Recorded data
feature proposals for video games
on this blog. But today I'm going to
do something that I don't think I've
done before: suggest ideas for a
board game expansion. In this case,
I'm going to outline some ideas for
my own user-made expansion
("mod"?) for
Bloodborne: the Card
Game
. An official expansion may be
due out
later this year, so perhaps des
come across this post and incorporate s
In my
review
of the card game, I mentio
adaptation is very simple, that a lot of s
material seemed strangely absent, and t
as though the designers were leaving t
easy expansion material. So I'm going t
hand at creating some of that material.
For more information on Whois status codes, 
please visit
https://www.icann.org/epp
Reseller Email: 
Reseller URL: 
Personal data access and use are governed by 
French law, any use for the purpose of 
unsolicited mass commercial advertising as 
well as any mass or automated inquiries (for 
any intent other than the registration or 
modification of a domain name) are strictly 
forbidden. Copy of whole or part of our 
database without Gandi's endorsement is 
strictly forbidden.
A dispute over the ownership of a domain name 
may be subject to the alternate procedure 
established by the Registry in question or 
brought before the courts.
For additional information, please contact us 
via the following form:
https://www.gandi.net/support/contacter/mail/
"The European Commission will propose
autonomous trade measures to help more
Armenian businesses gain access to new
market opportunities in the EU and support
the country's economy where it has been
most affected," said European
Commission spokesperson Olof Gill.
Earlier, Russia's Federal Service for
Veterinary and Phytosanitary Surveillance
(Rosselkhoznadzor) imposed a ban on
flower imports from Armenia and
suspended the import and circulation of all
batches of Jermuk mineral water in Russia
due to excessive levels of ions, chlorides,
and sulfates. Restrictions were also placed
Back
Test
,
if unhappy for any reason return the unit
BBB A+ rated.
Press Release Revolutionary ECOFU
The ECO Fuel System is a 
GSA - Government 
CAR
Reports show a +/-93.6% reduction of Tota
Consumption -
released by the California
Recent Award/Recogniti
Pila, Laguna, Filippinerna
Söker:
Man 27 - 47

> [What the task asks]: What you return should consist solely of the lines from the one containing "released by the California" through the end of the entries above, reproduced exactly.

> [Answer space]:
released by the California
Recent Award/Recogniti
Pila, Laguna, Filippinerna
Söker:
Man 27 - 47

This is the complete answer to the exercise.